So, for anyone in research, if they think that they can be successful without communication skills, they are sadly mistaken. Communication skills don’t require something like a course, it is something you learn with time. These days there is YouTube, where you can listen to good talks by effective communicators. If you are working on a very mathematical topic, it would be a mistake to put all the equations on the slide. Present intuition or a geometrical analogy, which the audience can relate to. If you want to present the mathematical details, talk about the overall picture, and then zoom into the mathematical part. To sum up, I would like to stress that communication is extremely important, for any job and particularly for one in research.

When people think of research as a career the first thing that comes to their mind is a professor and to many people this is not very interesting and right now in this world where even top-notch corporates respect the researchers and get them into the company in the R & D and you have been there sitting among the technicians who create the products, so how has your experience been among the people who have been delivering products continuously and you have been doing research among them?

I will answer the question in two parts. You said academics is not of very much interest to students and I was very much in the same bucket because again partly conditioned by the situation in India where professors are respected and it’s a good career path but it’s not the flashiest or most sought after path.

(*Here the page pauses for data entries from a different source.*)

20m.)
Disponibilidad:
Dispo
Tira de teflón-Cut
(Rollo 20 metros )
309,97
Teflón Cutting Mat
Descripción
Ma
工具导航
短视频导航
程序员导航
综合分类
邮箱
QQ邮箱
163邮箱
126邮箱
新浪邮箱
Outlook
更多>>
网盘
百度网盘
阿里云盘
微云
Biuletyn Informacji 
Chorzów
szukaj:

There are many people who go to industry also but if you look the US, where I did my PhD, the top students, or at least many of the top students, actually want to be professors of top universities, so if you want to be a professor at a Berkeley or a Stanford or an MIT, it is very very competitive and very top students compete and that’s because you know universities are the source of lots of ideas, start-ups and next-generation companies. If you look at Silicon Valley a good number of companies are founded by Stanford people and some by Berkeley people and those from other top universities. I just want to make sure that, when they look at academia, students take a broader view. Looked at globally, being a professor doesn’t mean you are just into teaching, which is actually only a small part of being in academia. Idea generation, research and, in many cases, building companies and so on is a big part. This is becoming so in Indian academia too, which has also changed considerably in the past 30 years and will continue to change.

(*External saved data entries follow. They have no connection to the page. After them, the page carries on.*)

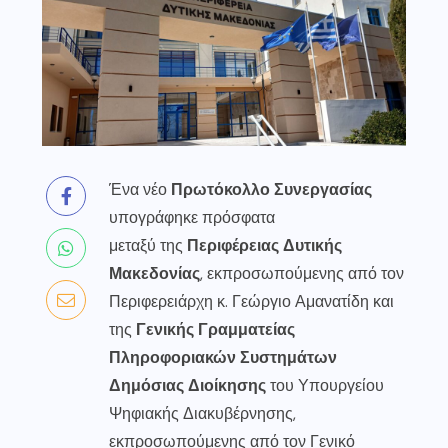
Ένα νέο
Πρωτόκολλο Συνεργασίας
υπογράφηκε πρόσφατα
μεταξύ της
Περιφέρειας Δυτικής
Μακεδονίας
, εκπροσωπούμενης από τον
Περιφερειάρχη κ. Γεώργιο Αμανατίδη και
της
Γενικής Γραμματείας
Πληροφοριακών Συστημάτων
Δημόσιας Διοίκησης
του Υπουργείου
Ψηφιακής Διακυβέρνησης,
εκπροσωπούμενης από τον Γενικό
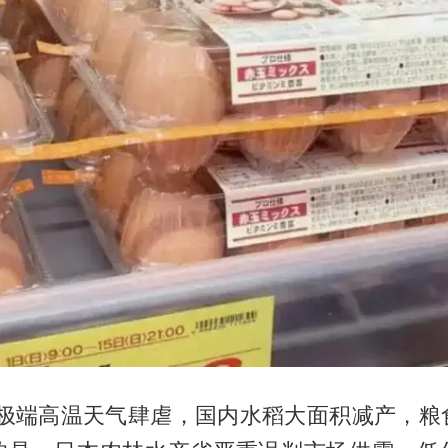
夏季极端高温天气肆虐，国内水稻大面积减产，粮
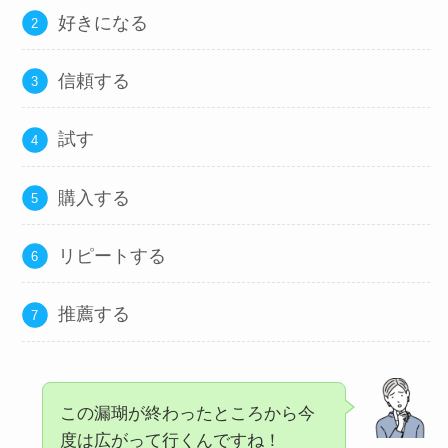
好きになる
信頼する
試す
購入する
リピートする
推薦する
この漏瑚が終わったところから今
度は広がって行くんですね！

As for working in an industrial lab, when I graduated, I was looking at primarily industrial labs. You would have probably heard of the famed Bell Labs. I had an offer from there and a few other places. Microsoft Research was relatively new then. When I turned down Bell Labs and decided to go at Microsoft Research, some people joked that I had turned down Bell Labs and had instead gone to “Bill Labs”, a play on the name Bill Gates! Anyway, the reason was that, just going back to your question, it is set up in a way that gave one a lot of freedom as a researcher to conjure up with ideas and so on, and at the same time, one is very well connected with the company. So, we are not this ivory tower where we are just coming up with some ideas and publishing it. We are very well connected to the company and so there is an outlet for our work in the company.

I’m not saying every idea of yours would turn into a product, but you know the company has a large enough portfolio of products that you have a good shot at generating interest and finding opportunities for impact with your ideas and that is very satisfying. So, there are multiple things that I have done which either directly got into products or indirectly. An example on the indirect front is the indoor equivalent of GPS that helps you locate yourself in indoor spaces. GPS doesn’t really work inside a mall or airport or something, so I worked over 20 years ago on an “indoor GPS” system called RADAR to do indoor localisation. Microsoft did not capitalise on this by itself, but we did file for patents on this work and those patents were licensed to pretty much all Android handset manufacturers, so essentially my IP was part of what Microsoft was licensing, so there is the satisfaction of knowing that you’re, in some sense, touching potentially billions of users.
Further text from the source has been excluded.